Loin de s'en offusquer, M. Fortin a félicité l'administration Labeaume pour son engagement envers le patrimoine religieux et bonifié l'enveloppe de l'Entente de développement culturel en conséquence. Selon lui, ce partenariat pourrait faire école. «J'espère sincèrement que d'autres villes à travers le Québec vont suivre l'exemple de la Ville de Québec», a lancé le ministre.

Est-ce déjà le cas? «Jusqu'à présent, non, alors je pense que c'est important ce matin de dire que Québec c'est un exemple, qu'on invite les autres municipalités à s'en inspirer et on sera à l'écoute des demandes qui nous seront formulées le cas échéant», a répondu le ministre.

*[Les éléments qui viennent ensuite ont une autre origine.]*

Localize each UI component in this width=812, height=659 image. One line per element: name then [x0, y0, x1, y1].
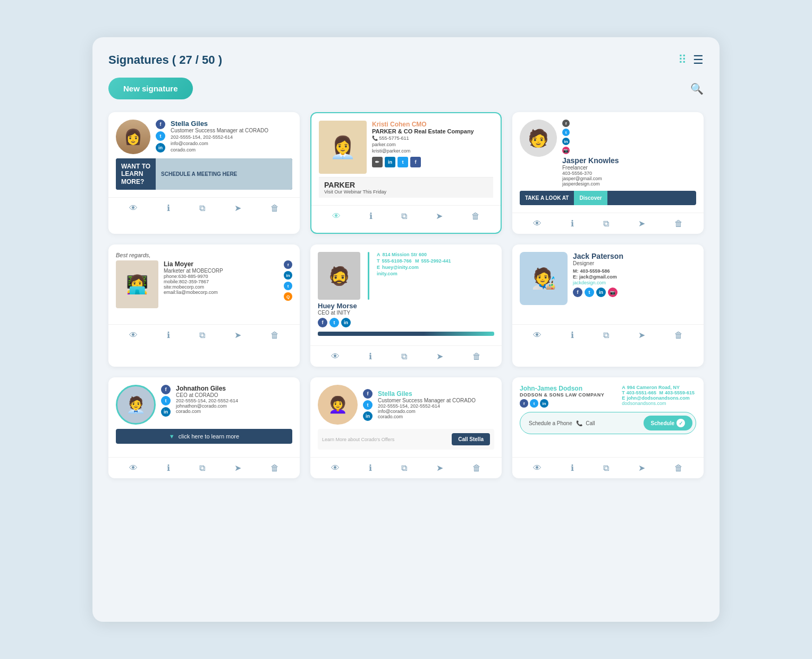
- send-icon-5[interactable]: ➤: [436, 351, 443, 361]
- send-icon-4[interactable]: ➤: [234, 330, 241, 340]
- linkedin-icon[interactable]: in: [156, 143, 165, 153]
- send-icon-1[interactable]: ➤: [234, 203, 241, 213]
- card-5-banner: [318, 332, 494, 336]
- linkedin-icon-5[interactable]: in: [341, 318, 351, 327]
- person-website-3: jasperdesign.com: [562, 181, 696, 187]
- twitter-icon[interactable]: t: [156, 131, 165, 141]
- send-icon-2[interactable]: ➤: [436, 211, 443, 221]
- facebook-icon-5[interactable]: f: [318, 318, 327, 327]
- facebook-icon-2[interactable]: f: [410, 157, 421, 167]
- instagram-icon-6[interactable]: 📷: [608, 288, 618, 297]
- linkedin-icon-9[interactable]: in: [540, 399, 548, 408]
- menu-icon[interactable]: ☰: [693, 53, 704, 67]
- linkedin-icon-4[interactable]: in: [284, 271, 292, 280]
- view-icon-5[interactable]: 👁: [331, 352, 340, 361]
- person-phone-1: 202-5555-154, 202-5552-614: [171, 134, 292, 140]
- schedule-button-9[interactable]: Schedule ✓: [644, 416, 692, 430]
- delete-icon-6[interactable]: 🗑: [674, 331, 683, 340]
- view-icon-7[interactable]: 👁: [129, 463, 138, 473]
- view-icon-2[interactable]: 👁: [332, 212, 341, 221]
- view-icon-3[interactable]: 👁: [533, 219, 542, 229]
- view-icon-1[interactable]: 👁: [129, 204, 138, 213]
- facebook-icon-8[interactable]: f: [363, 389, 373, 399]
- delete-icon-4[interactable]: 🗑: [270, 331, 279, 340]
- facebook-icon-6[interactable]: f: [573, 288, 582, 297]
- info-icon-8[interactable]: ℹ: [369, 463, 372, 473]
- pencil-icon-2[interactable]: ✏: [372, 157, 383, 167]
- info-icon-4[interactable]: ℹ: [167, 330, 170, 340]
- send-icon-6[interactable]: ➤: [638, 330, 645, 340]
- info-icon-1[interactable]: ℹ: [167, 203, 170, 213]
- copy-icon-5[interactable]: ⧉: [401, 352, 407, 361]
- twitter-icon-5[interactable]: t: [329, 318, 339, 327]
- twitter-row-3: t: [562, 129, 696, 136]
- person-address-9: A994 Cameron Road, NY: [622, 385, 696, 390]
- linkedin-icon-2[interactable]: in: [385, 157, 395, 167]
- delete-icon-1[interactable]: 🗑: [270, 204, 279, 213]
- linkedin-icon-3[interactable]: in: [562, 138, 570, 145]
- toolbar: New signature 🔍: [108, 78, 704, 99]
- view-icon-6[interactable]: 👁: [533, 331, 542, 340]
- info-icon-7[interactable]: ℹ: [167, 463, 170, 473]
- linkedin-row-3: in: [562, 138, 696, 145]
- copy-icon-2[interactable]: ⧉: [401, 212, 407, 221]
- send-icon-3[interactable]: ➤: [638, 218, 645, 229]
- view-icon-4[interactable]: 👁: [129, 331, 138, 340]
- delete-icon-2[interactable]: 🗑: [471, 212, 480, 221]
- search-icon[interactable]: 🔍: [690, 82, 704, 95]
- copy-icon-1[interactable]: ⧉: [199, 204, 205, 213]
- info-icon-9[interactable]: ℹ: [571, 463, 574, 473]
- twitter-icon-8[interactable]: t: [363, 400, 373, 410]
- linkedin-icon-6[interactable]: in: [596, 288, 606, 297]
- person-website-6: jackdesign.com: [573, 280, 696, 285]
- linkedin-icon-8[interactable]: in: [363, 411, 373, 421]
- person-info-2: Kristi Cohen CMO PARKER & CO Real Estate…: [372, 121, 493, 174]
- delete-icon-8[interactable]: 🗑: [472, 463, 481, 473]
- banner-right-1[interactable]: SCHEDULE A MEETING HERE: [156, 158, 292, 190]
- info-icon-2[interactable]: ℹ: [369, 211, 373, 221]
- twitter-icon-3[interactable]: t: [562, 129, 570, 136]
- quora-icon-4[interactable]: Q: [284, 292, 292, 301]
- schedule-phone-call-banner[interactable]: Schedule a Phone 📞 Call Schedule ✓: [520, 412, 696, 434]
- delete-icon-7[interactable]: 🗑: [270, 463, 279, 473]
- view-icon-8[interactable]: 👁: [331, 463, 340, 473]
- twitter-icon-4[interactable]: t: [284, 282, 292, 290]
- twitter-icon-6[interactable]: t: [585, 288, 594, 297]
- delete-icon-5[interactable]: 🗑: [472, 352, 481, 361]
- card-7-banner[interactable]: ▼ click here to learn more: [116, 429, 292, 444]
- linkedin-icon-7[interactable]: in: [161, 407, 171, 417]
- info-icon-5[interactable]: ℹ: [369, 351, 372, 361]
- twitter-icon-7[interactable]: t: [161, 396, 171, 405]
- send-icon-9[interactable]: ➤: [638, 463, 645, 473]
- delete-icon-9[interactable]: 🗑: [674, 463, 683, 473]
- facebook-icon-7[interactable]: f: [161, 385, 171, 394]
- info-icon-3[interactable]: ℹ: [571, 218, 574, 229]
- card-2-person: 👩‍💼 Kristi Cohen CMO PARKER & CO Real Es…: [319, 121, 493, 174]
- copy-icon-9[interactable]: ⧉: [603, 463, 609, 473]
- facebook-icon-9[interactable]: f: [520, 399, 528, 408]
- new-signature-button[interactable]: New signature: [108, 78, 193, 99]
- send-icon-8[interactable]: ➤: [436, 463, 443, 473]
- send-icon-7[interactable]: ➤: [234, 463, 241, 473]
- copy-icon-3[interactable]: ⧉: [603, 219, 609, 229]
- info-icon-6[interactable]: ℹ: [571, 330, 574, 340]
- twitter-icon-9[interactable]: t: [530, 399, 538, 408]
- banner-right-3[interactable]: Discover: [574, 191, 607, 205]
- twitter-icon-2[interactable]: t: [397, 157, 408, 167]
- grid-icon[interactable]: ⠿: [678, 53, 687, 67]
- call-button-8[interactable]: Call Stella: [452, 433, 490, 445]
- person-address-5: A814 Mission Str 600: [377, 252, 494, 257]
- delete-icon-3[interactable]: 🗑: [674, 219, 683, 229]
- copy-icon-7[interactable]: ⧉: [199, 463, 205, 473]
- card-4-person: 👩‍💻 Lia Moyer Marketer at MOBECORP phone…: [116, 260, 292, 308]
- copy-icon-4[interactable]: ⧉: [199, 331, 205, 340]
- instagram-icon-3[interactable]: 📷: [562, 147, 570, 154]
- person-phone-9: T403-5551-665 M403-5559-615: [622, 390, 696, 395]
- person-info-8: Stella Giles Customer Success Manager at…: [378, 390, 494, 419]
- copy-icon-6[interactable]: ⧉: [603, 331, 609, 340]
- copy-icon-8[interactable]: ⧉: [401, 463, 407, 473]
- facebook-icon-3[interactable]: f: [562, 120, 570, 127]
- facebook-icon-4[interactable]: f: [284, 260, 292, 269]
- facebook-icon[interactable]: f: [156, 120, 165, 129]
- view-icon-9[interactable]: 👁: [533, 463, 542, 473]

Julie Lemieux, vice-présidente du comité exécutif, a remercié le gouvernement pour cette aide récurrente. Les critères du nouveau programme d'aide sont déjà en élaboration et seront dévoilés dans les prochains mois, a-t-elle révélé. L'argent permettra d'entretenir et restaurer les six églises toujours fréquentées, mais aussi de favoriser la conversion de celles fermées au culte, soit Saint-Jean-Baptiste et Saint-Charles-de-Limoilou.

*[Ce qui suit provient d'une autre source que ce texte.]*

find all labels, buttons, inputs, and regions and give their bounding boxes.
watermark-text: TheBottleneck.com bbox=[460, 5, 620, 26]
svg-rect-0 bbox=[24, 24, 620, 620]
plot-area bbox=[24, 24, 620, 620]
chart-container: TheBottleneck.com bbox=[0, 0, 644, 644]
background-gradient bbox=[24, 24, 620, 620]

Pour la cinquantaine d'autres, il reviendra au diocèse de décider de leur sort. «Nous ce qu'on avait dit à la Ville, c'est qu'on ne veut pas s'éparpiller et commencer à financer des travaux dans toutes les églises du territoire. On cible celles qui ont vraiment une valeur patrimoniale très élevée, qui sont des bijoux patrimoniaux», a souligné Mme Lemieux.

L'évêque auxiliaire Marc Pelchat, du diocèse de Québec, a pour sa part qualifié le financement de «très très bonne nouvelle». «C'est un patrimoine qu'il faut préserver, qui nous tient à coeur, mais qui en même temps est lourd à porter», a-t-il admis. L'homme d'église espère que l'implication des gouvernements incite «des mécènes, des bienfaiteurs, des grandes entreprises» à donner aussi pour la préservation du patrimoine religieux, qu'il considère comme la base de la culture québécoise.

Le provincial a également annoncé mardi l'ajout d'un million $ par année pour la restauration du patrimoine bâti dans les quatre sites patrimoniaux déclarés du Vieux-Québec, Beauport, Charlesbourg et Sillery. La Ville de Québec fera de même. Cela facilitera l'accès aux subventions pour les citoyens qui, dans ces secteurs réglementés, souhaitent rénover leur résidence dans les règles de l'art.

Il y a actuellement une liste d'attente parce que «l'enveloppe était insuffisante», de l'avis même de la conseillère municipale responsable du patrimoine. «Avec 2 millions $ par année, ça va donner une chance. On va pouvoir débloquer la liste d'attente, donner une chance aux citoyens pour qu'ils puissent entretenir eux-mêmes leur patrimoine», fait remarquer Mme Lemieux, satisfaite.